Risalente a 2.500 fa e attribuita a Buddha, la meditazione come oggi la conosciamo ha molteplici sfaccettature e modalità di applicazione tali che sarebbe più corretto parlarne al plurale.
È rischioso dare alla meditazione una definizione perentoria, la si può presentare come un percorso di allenamento individuale e interiore per essere pienamente consapevoli degli automatismi della propria mente anche educando la respirazione. Gli obiettivi sono gestire i flussi mentali, staccarsi dal rimuginio verso il passato e dalle proiezioni nel futuro per allentare l’ansia fonte di stress e concentrarsi sul presente. Un termine associato alla meditazione è mindfulness che letteralmente significa consapevolezza e attenzione sollecita.
Dapprima considerata una moda new age, oggi la mindfulness è studiata anche degli scienziati per indagarne i fondamenti scientifici e, in termini medici, scoprire da quali meccanismi fisiologici dipendono i benefici dichiarati da chi fa meditazione.
Uno degli ultimi studi a riguardo ha interessato un team di ricercatori dell’Università di Oxford impegnati nell’analizzare la presenza di un legame tra la mindfulness e il minor rischio di ricaduta nella depressione. Lo studio si è basato sull’applicazione della Mindfulness Based Cognitive Therapy – MCT – cioè una combinazione tra terapia cognitiva e meditazione.
I ricercatori hanno analizzato 1200 pazienti con depressione grave e di diverso sesso, età, provenienza ed estrazione sociale, e attraverso nove trial clinici condotti in Regno Unito, Canada, Svizzera, Belgio e Olanda: il 38% dei pazienti trattati con terapia MCT ha avuto una ricaduta nella depressione dopo 60 settimane di follow up a differenza del 49% di quelli che non hanno seguito alcuna terapia. Chi ha meditato ha dimostrato una minore probabilità di recidiva durante le settimane di terapia e osservazione da parte dei ricercatori.
Perché la mindfulness contrasta la depressione?
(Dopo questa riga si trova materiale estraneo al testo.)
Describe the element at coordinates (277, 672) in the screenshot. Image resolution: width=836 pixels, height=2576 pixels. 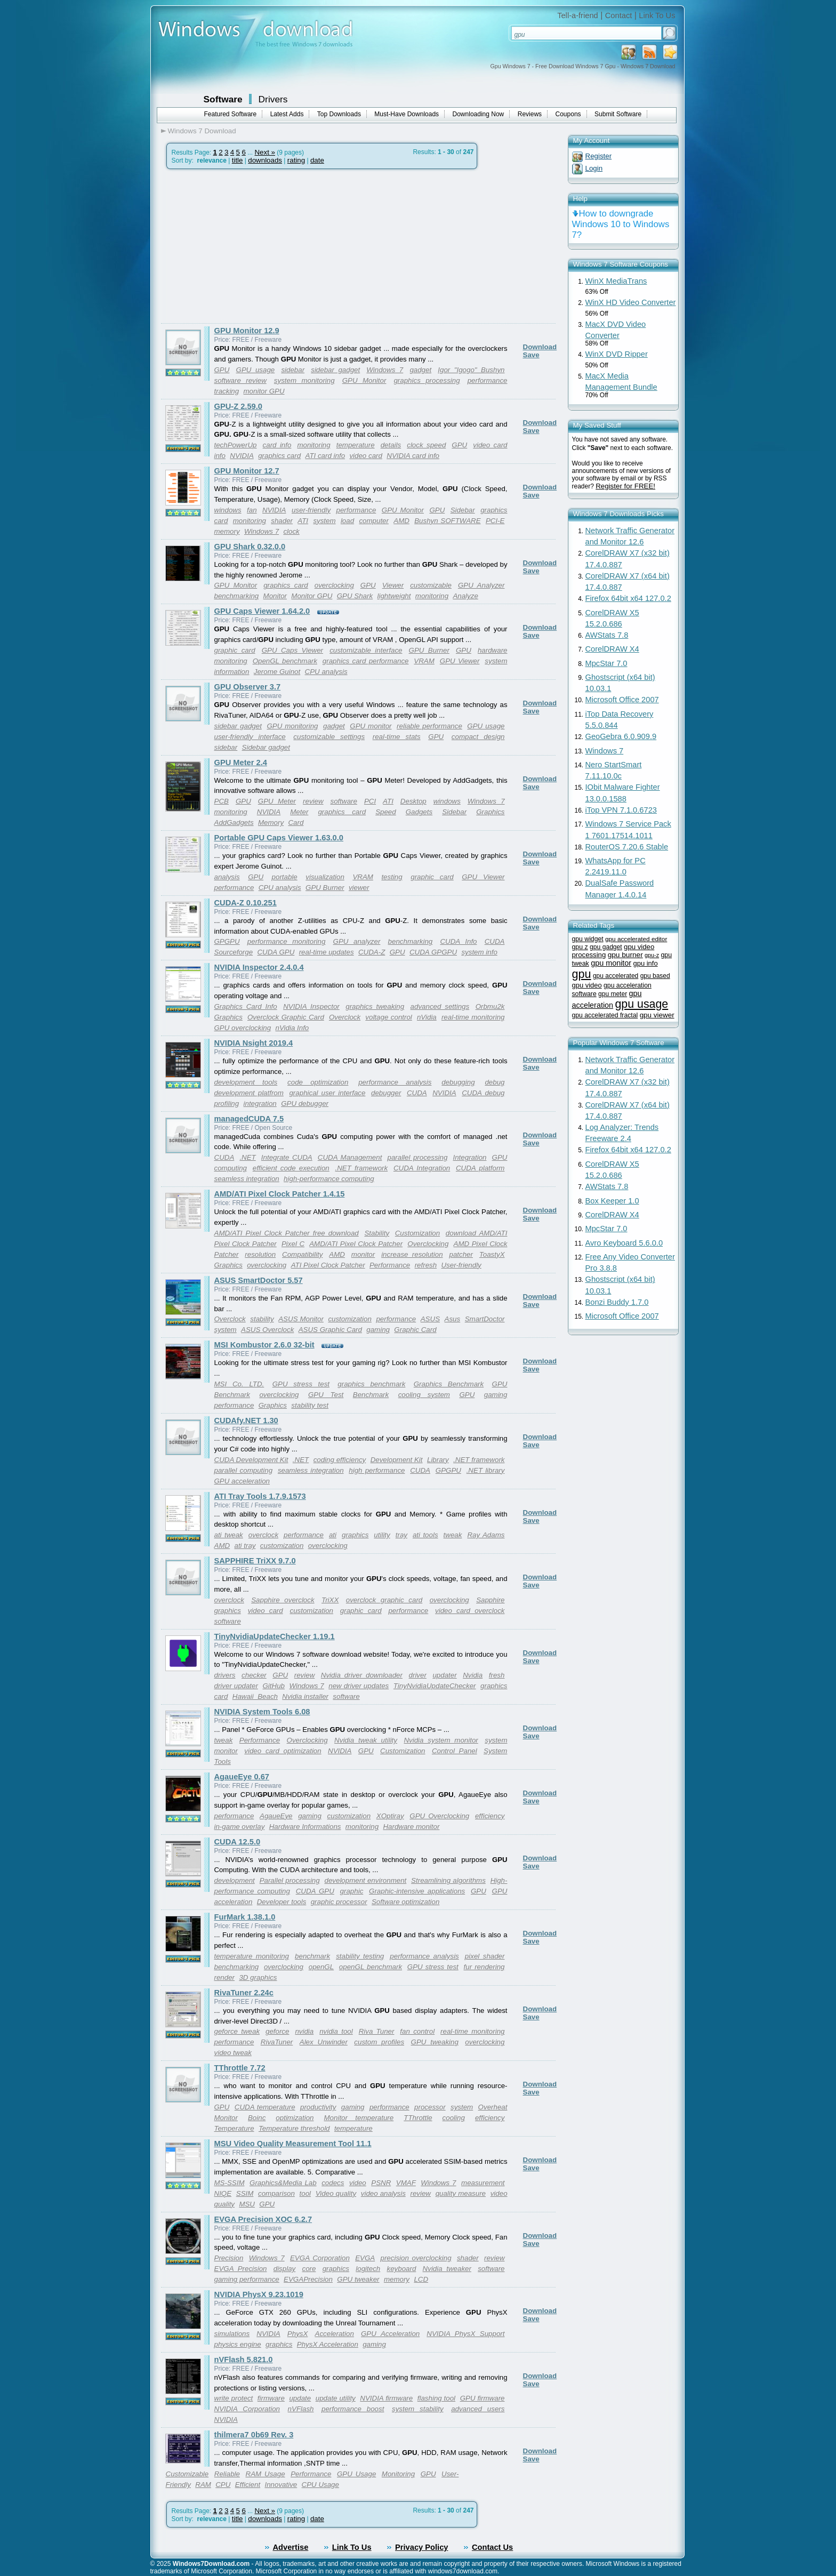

È bene sottolineare che la meditazione non è una cura alla depressione, ma avvia una serie di meccanismi capaci di invertire l’attività cerebrale responsabile della continua rielaborazione di eventi passati e di pensieri verso il futuro, entrambi convergenti in un circolo di riflessioni negative da cui la persona depressa non riesce a liberarsi. Durante la meditazione, si attua una sorta di ristrutturazione dei circuiti neuronali coinvolti: la persona che medita porta consapevolezza sulla struttura del pensiero tralasciandone il contenuto e si sofferma sulla respirazione, regola il respiro per ritrovare un nuovo ritmo interiore e mentale.
Questo è il risultato di un esercizio continuo, costante e attento che, sebbene non possa curare la depressione e altre forme di malessere, certo apporta benefici a corpo e mente, così come prova la scienza. Lo studio dei ricercatori dell’Università di Oxford è presentato in un articolo sulla rivista scientifica Jama.